There is an overall intercept of 61.92 for the model, with a caffeine coefficient of 0.212. So for caffeine = 95 you predict an average 82.06 recall.

Instead of using `coef`

, use `ranef`

to get the difference of each random-effect intercept from the mean intercept at the next higher level of nesting:

`> ranef(fit2) $`Time:Subject` (Intercept) 0:Jason 13.112130 0:Jim 33.046151 0:Ron -3.197895 0:Tina 8.893985 0:Victor 24.392738 1:Jason -2.068105 1:Jim -9.260334 1:Ron -4.428399 1:Tina 6.515667 1:Victor 17.265589 2:Jason -18.203436 2:Jim -19.835771 2:Ron -3.473053 2:Tina -17.180791 2:Victor -25.578477`

```
$Subject
(Intercept)
Jason -31.513915
Jim 17.387103
Ron -48.856516
Tina -7.796104
Victor 70.779432
```

The values for Jim at Time=0 will differ from that average value of 82.06 by the sum of both his `Subject`

*and* his `Time:Subject`

coefficients:

\[82.06+17.39+33.04=132.49\]

which I think is within rounding error of 132.46.

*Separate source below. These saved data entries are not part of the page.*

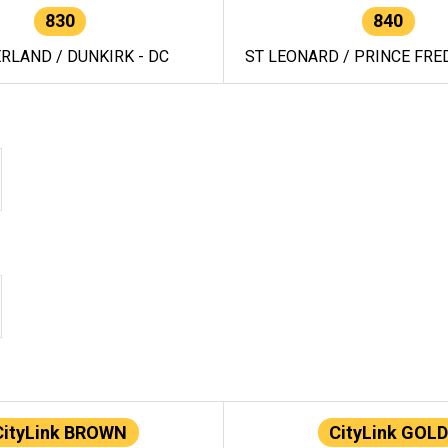
830
840
RLAND / DUNKIRK - DC
ST LEONARD / PRINCE FRED
CityLink BROWN
CityLink GOLD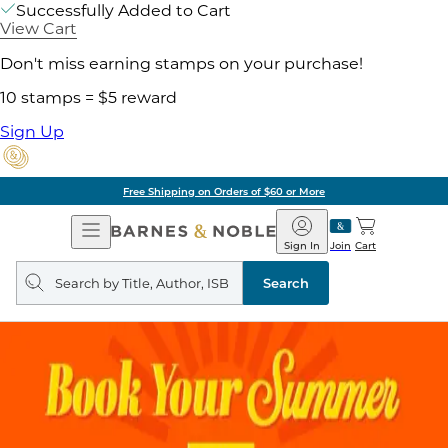
Successfully Added to Cart
View Cart
Don't miss earning stamps on your purchase!
10 stamps = $5 reward
Sign Up
Free Shipping on Orders of $60 or More
Open
Barnes
Navigation
&
Sign In
Join
Cart
Noble
Search
query
Search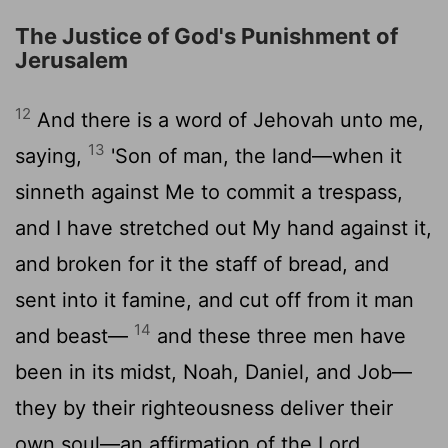
The Justice of God's Punishment of
Jerusalem
12
And there is a word of Jehovah unto me,
13
saying,
'Son of man, the land—when it
sinneth against Me to commit a trespass,
and I have stretched out My hand against it,
and broken for it the staff of bread, and
sent into it famine, and cut off from it man
14
and beast—
and these three men have
been in its midst, Noah, Daniel, and Job—
they by their righteousness deliver their
own soul—an affirmation of the Lord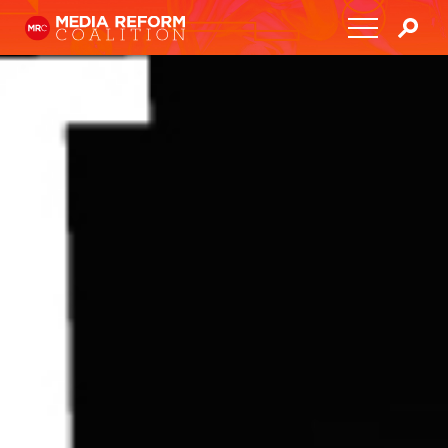
Home
About
Media Democracy Festival 2026
Key Issues
Get Involved
Resources
Blog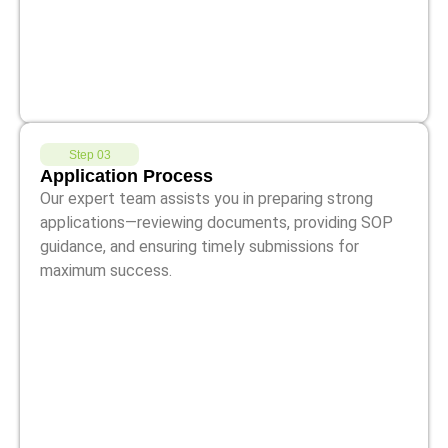
Step 03
Application Process
Our expert team assists you in preparing strong
applications—reviewing documents, providing SOP
guidance, and ensuring timely submissions for
maximum success.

The intercept values returned by `coef`

seem to represent the overall intercept plus the `Subject`

or `Time:Subject`

specific differences, so it’s harder to work with those; if you tried to do the above calculation with the `coef`

values you would be double-counting the overall intercept.